Problem statement - The response has to reproduce all entries exactly while excluding their pictures.

[Opening Data for the task section]

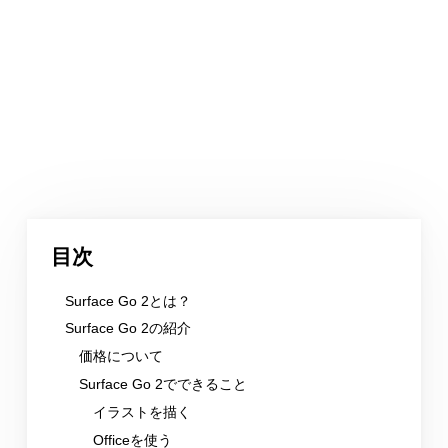
目次
Surface Go 2とは？
Surface Go 2の紹介
価格について
Surface Go 2でできること
イラストを描く
Officeを使う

[Closing Data for the task section]

Result of the exercise -
目次
Surface Go 2とは？
Surface Go 2の紹介
価格について
Surface Go 2でできること
イラストを描く
Officeを使う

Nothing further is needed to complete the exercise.